■ WHAT THIS TASK INVOLVES: Filter the entries beneath this task, copying only the lines that hold the word "para".
· · ·
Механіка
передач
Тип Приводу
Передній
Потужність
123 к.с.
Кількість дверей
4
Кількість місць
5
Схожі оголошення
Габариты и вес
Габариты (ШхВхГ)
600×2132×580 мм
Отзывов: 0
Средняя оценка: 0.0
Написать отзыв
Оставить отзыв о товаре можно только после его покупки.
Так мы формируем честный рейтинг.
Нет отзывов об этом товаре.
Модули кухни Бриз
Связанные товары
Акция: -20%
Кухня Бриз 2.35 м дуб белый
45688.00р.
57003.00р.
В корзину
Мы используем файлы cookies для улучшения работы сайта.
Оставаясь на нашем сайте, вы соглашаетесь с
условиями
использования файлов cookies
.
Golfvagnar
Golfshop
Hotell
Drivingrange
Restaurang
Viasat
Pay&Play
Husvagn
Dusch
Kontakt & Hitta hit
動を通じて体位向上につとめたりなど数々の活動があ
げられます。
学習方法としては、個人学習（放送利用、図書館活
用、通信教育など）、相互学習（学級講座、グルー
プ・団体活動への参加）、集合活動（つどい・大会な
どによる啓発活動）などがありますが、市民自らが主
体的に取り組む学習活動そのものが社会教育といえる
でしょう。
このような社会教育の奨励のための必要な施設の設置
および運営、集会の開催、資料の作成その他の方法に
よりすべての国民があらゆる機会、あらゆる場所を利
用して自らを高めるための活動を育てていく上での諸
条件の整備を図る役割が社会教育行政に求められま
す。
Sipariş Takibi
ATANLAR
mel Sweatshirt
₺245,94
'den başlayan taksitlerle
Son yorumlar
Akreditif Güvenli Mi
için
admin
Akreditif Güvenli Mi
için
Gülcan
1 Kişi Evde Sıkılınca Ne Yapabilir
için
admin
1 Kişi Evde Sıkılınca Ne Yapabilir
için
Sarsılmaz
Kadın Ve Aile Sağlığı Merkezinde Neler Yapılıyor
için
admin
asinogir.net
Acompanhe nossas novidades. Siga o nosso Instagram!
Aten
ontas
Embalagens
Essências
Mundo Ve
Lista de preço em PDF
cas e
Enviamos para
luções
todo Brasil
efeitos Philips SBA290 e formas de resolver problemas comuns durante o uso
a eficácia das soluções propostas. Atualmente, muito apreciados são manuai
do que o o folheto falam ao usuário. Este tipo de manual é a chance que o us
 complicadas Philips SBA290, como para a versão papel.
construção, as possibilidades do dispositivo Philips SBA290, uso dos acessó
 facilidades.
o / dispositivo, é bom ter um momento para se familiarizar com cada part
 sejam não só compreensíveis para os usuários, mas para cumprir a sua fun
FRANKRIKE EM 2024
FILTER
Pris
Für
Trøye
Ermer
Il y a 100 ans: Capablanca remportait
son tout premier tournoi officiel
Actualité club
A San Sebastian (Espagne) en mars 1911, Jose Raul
· · ·
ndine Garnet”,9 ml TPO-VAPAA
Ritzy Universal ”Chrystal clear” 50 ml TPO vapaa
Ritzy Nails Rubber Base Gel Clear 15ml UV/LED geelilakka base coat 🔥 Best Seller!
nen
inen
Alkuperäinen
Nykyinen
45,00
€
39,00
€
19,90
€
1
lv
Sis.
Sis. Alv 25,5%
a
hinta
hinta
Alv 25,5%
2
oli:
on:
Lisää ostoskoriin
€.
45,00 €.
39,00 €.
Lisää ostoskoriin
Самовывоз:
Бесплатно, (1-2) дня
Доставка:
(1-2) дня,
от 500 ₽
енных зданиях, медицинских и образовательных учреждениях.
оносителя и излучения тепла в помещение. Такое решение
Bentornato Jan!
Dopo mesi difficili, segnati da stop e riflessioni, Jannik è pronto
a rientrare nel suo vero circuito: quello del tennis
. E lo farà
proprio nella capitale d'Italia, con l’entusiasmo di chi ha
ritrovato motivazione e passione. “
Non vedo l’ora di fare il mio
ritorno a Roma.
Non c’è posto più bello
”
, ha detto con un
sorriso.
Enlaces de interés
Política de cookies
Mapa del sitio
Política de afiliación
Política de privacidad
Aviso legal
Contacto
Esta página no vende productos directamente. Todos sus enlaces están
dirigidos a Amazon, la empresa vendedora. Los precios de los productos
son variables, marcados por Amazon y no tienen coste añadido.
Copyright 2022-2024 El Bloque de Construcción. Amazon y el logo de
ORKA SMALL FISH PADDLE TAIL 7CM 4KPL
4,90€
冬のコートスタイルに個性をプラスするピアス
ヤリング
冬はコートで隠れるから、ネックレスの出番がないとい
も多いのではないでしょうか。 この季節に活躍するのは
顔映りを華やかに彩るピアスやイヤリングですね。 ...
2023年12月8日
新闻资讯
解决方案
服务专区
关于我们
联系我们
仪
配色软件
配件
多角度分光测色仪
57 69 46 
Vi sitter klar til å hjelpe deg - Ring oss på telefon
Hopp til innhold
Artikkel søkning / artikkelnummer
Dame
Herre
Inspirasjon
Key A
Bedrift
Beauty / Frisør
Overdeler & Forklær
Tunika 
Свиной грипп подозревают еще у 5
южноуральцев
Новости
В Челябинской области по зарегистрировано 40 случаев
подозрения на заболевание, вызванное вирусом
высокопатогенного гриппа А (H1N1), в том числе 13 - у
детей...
· · ·
■ OUTPUT FOR THIS EXERCISE:
Enviamos para
 complicadas Philips SBA290, como para a versão papel.
o / dispositivo, é bom ter um momento para se familiarizar com cada part
 sejam não só compreensíveis para os usuários, mas para cumprir a sua fun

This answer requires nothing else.